FR Non intrattengo moltissimi contatti con l’Università della Svizzera italiana (USI), salvo con qualche docente, tra cui il professor Barone-Adesi e il professor Baranzini che stimo molto. Coorganizzo con il politecnico federale al Monte Verità dei convegni sul mio campo di ricerca (l’analisi stocastica) e in quell’occasione ho il piacere di incontrare alcuni ricercatori dell’USI. In quanto Ticinese sono comunque fiero dell’Università; a prima vista la giovane università è nata bene, con la politica dei piccoli passi, senza strafare. A poco a poco si sta costituendo un corpo docenti e una ragnatela di istituti di notorietà internazionale. Secondo me le prospettive non mancano, con settori (di nicchia) dove può eccellere.La politica delle assunzioni è forse ancora un po’ opaca, ma sono sicuro che con il tempo tutto andrà per il meglio.

Qual è il Suo giudizio sul sistema scolastico ticinese nel suo complesso?
FR Dare una valutazione nel suo complesso non è facile, ho familiarità soprattutto con i licei e in particolare con il liceo di Lugano 1, del quale sono esperto di sede (per la matematica) durante questo quadriennio. Lei, professor De Maria, ha sicuramente un punto di osservazione migliore. La scuola (e quella ticinese non fa eccezioni) deve rispondere a sfide molto complesse, quasi epocali. Per esempio fino a che punto i mutamenti tecnologici devono avere un impatto sull’insegnamento? A scapito di quali insegnamenti tradizionali? Secondo me sarebbe meglio non seguire troppo le orme “Baccalauréat pour tous”, di cui parlava Lei. Nella funzione di esperto di sede per la matematica a Lugano 1, ho grande piacere a lavorare con docenti di matematica e con la direzione. Apprezzo molto la professionalità e la concretezza di tutti. I docenti sono preparati, condivido con loro la necessità di non abbassare troppo l’asticella delle conoscenze richieste per la maturità, in controtendenza rispetto a una certa opinione pubblica. Personalmente, sogno una scuola, che faccia invidia agli altri cantoni. Ne potrebbero beneficiare tutti, in primo luogo i nostri giovani.
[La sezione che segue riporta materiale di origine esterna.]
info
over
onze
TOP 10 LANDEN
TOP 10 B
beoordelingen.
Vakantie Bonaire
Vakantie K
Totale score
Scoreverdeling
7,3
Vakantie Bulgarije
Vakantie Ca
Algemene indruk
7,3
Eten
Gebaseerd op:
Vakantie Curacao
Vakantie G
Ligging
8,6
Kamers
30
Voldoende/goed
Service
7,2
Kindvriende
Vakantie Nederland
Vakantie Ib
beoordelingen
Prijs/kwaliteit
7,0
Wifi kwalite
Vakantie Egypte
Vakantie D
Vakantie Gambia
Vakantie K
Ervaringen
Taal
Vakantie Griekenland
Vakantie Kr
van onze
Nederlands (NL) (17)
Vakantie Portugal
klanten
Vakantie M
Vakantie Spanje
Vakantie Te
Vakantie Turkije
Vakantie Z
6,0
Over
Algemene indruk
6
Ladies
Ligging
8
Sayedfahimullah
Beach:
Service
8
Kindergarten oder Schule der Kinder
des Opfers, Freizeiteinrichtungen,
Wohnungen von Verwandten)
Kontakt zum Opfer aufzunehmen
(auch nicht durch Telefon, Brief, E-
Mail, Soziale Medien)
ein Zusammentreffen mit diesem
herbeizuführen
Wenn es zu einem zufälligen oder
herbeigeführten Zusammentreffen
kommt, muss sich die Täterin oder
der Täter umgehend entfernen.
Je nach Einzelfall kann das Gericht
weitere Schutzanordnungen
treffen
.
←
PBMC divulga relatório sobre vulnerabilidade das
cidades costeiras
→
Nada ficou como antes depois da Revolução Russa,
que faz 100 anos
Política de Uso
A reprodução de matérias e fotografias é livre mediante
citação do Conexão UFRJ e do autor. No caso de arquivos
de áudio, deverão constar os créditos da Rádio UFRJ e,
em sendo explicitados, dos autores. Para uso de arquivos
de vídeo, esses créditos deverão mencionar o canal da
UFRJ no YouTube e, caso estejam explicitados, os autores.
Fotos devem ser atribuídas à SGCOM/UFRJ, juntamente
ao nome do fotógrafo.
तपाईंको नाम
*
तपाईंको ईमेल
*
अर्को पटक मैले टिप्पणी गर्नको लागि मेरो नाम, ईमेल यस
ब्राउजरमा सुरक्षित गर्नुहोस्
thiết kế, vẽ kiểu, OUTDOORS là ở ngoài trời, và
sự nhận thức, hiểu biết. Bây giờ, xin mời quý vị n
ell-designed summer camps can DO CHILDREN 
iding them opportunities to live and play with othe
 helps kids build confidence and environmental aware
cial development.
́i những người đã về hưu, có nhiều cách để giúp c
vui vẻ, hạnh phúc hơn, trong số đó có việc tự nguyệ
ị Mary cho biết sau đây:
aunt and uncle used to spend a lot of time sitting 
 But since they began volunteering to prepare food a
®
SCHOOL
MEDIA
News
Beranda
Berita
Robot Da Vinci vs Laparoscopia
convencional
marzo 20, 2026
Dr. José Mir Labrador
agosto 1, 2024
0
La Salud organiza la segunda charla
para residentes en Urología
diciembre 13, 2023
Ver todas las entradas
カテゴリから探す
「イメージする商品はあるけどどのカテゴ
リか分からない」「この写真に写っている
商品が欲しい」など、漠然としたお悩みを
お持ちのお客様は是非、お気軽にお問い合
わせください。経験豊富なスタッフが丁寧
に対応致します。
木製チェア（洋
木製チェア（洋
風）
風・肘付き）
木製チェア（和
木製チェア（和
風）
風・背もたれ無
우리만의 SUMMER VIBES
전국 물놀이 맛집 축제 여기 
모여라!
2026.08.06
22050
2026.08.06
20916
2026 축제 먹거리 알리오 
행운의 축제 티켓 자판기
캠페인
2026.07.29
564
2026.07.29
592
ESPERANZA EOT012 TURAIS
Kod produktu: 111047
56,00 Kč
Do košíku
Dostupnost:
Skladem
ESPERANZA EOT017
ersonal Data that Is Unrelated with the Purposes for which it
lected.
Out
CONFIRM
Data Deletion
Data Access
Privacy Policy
Non bisogna avere paura di una scuola esigente e in un certo senso ”selettiva”, anche se questa parola é impopolare; per selezione intendo prima di tutto orientamento. Faccio un esempio: uno studente liceale del corso scientifico dovrebbe essere bravo in fisica e in matematica; non dovesse essere il caso sarebbe opportuno avvertirlo presto, fin dal primo anno, permettendogli di scegliere rapidamente un’altra via. Un altro esempio: gli studenti che scelgono il corso economico spesso non lo fanno per passione o predisposizione allo studio dell’ economia (o del diritto); non di rado imboccano questa strada per pura esclusione. Su questi temi ho trovato tra l’altro molte sensibilità da parte dell’autorità scolastica. Riqualificare l’orientamento economico al liceo è una sfida affascinante per i prossimi anni. Poi bisognerebbe anche parlare delle formazioni alternative al liceo…
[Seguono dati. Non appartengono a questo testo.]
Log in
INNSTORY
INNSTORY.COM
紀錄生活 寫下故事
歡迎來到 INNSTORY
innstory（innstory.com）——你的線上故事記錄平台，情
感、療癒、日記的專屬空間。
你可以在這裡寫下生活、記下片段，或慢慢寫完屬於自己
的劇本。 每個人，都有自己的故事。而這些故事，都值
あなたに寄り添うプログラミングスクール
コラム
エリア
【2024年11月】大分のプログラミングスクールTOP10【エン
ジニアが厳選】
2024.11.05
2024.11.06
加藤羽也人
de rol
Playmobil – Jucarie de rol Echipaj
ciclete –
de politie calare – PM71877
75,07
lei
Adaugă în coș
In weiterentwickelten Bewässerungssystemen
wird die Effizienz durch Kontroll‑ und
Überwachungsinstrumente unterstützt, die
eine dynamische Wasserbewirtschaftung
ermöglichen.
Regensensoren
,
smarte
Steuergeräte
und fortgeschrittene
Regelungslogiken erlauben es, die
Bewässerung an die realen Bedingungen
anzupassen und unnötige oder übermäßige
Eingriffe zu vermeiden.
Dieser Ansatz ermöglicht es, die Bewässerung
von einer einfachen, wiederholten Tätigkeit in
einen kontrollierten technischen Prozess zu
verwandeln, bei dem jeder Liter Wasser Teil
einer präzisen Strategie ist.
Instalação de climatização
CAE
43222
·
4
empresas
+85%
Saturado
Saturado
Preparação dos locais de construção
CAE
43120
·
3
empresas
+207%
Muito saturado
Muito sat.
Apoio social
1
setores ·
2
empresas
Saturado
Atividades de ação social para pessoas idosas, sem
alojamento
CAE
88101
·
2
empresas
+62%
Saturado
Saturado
Vorrebbe tornare, da professore, nel Suo paese o nella Sua città?
FR Adoro Lugano e il Ticino, vi torno molto spesso. In Ticino abitano mio padre, una zia, vari cugini e tantissime/i amiche e amici. Con la Svizzera (e con il Ticino) ho un rapporto professionale che mi dà soddisfazione. Sono spesso al Politecnico di Losanna con cui ho molta interazione e collaborazione. Per il momento non me la sento di pensare ad altro.